Rolling Out Your Own VPN in AWS ─ Part 2

This is the second and final part of my tutorial on creating your personal OpenVPN server on the cloud. Please read part 1 of the series first if you’ve not done so already as this part builds directly on top of the infrastructure stood up in the previous instalment.

Making the ECS Instance More Reliable

The first thing we need to do is to create the IAM role that we will attach to our auto-scaled ECS instances so they can assign an Elastic IP to themselves at startup. This will allow our OpenVPN server to retain the same IP even if the underlying EC2 instance where it is running is replaced by a new one, something which we cannot do at the moment, as regular public IPv4 addresses are released every time the EC2 instance that uses them is destroyed.

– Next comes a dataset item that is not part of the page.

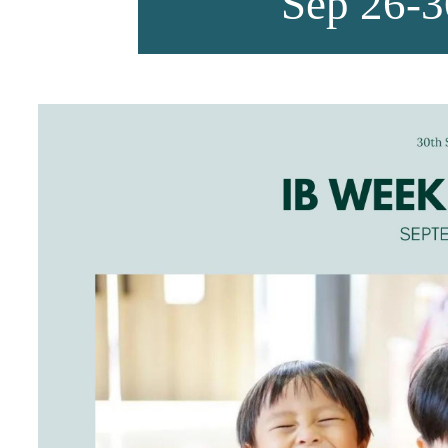
Sep 26
师资力量
招生资讯
新闻活动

Head to the IAM dashboard in the AWS Console and create a new role. I called my role EIPECSInstanceRole. Then, attach the following two policies to it:

    "Version": "2012-10-17",
    "Statement": [
            "Effect": "Allow",
            "Action": "ec2:AssociateAddress",
            "Resource": "*"

Now navigate to the EC2 dashboard and select “Elastic IPs”. Allocate a new address and make a note of its allocation ID, as you’ll need it shortly.

Go to the Route 53 dashboard and edit the DNS record set for your VPN, which you created in part 1 of this tutorial. Change it to point at the new Elastic IP so that the VPN domain name always resolves to a static IP. We will associate this IP with our OpenVPN server in a minute.

Now select the “Launch Configurations” option on the left pane of the EC2 dashboard. Locate the default ECS autoscaling group launch configuration (shouldn’t be hard to find) and copy it, so we can make some changes to it.

Edit the “Launch configuration details” first. Here, select the IAM role you just created instead of the default ecsInstanceRole. Then, expand the “Advanced details” section below and replace the contents of the user data box with the following script

echo ECS_CLUSTER=openvpn >> /etc/ecs/ecs.config;echo ECS_BACKEND_HOST= >> /etc/ecs/ecs.config;
mkdir -p /ecs-data/openvpn-data
echo "/dev/sdf /ecs-data/openvpn-data ext4 defaults 0 2" >> /etc/fstab
mount -a
yum install -y python36
curl -O
export PATH=/usr/local/bin:$PATH
pip install awscli
instance_id=$(curl -s
aws --region=eu-west-1 ec2 associate-address --instance-id $instance_id --allocation-id <eip-id>

Where eip-id is the ID of the Elastic IP address you created a few moments ago. This user data script is launched when the ECS instance boots up and accomplishes two key tasks:

  1. Register the EC2 instance with the ECS cluster.
  2. Fetch its own instance ID and associate a pre-determined Elastic IP to itself

Confirm this step and move on.

The final step to configuring our launch configuration is to automatically attach the OpenVPN config EBS snapshot we created in part 1.

In the “Storage” section of the config, add an additional EBS volume apart from the Root volume.

Leave all the other defaults, again ensuring the volume will be encrypted.

Go on to create this new launch configuration and when it’s done, navigate to the Auto Scaling Groups dashboard on the left pane and modify the ECS auto scaling group to use the new launch config.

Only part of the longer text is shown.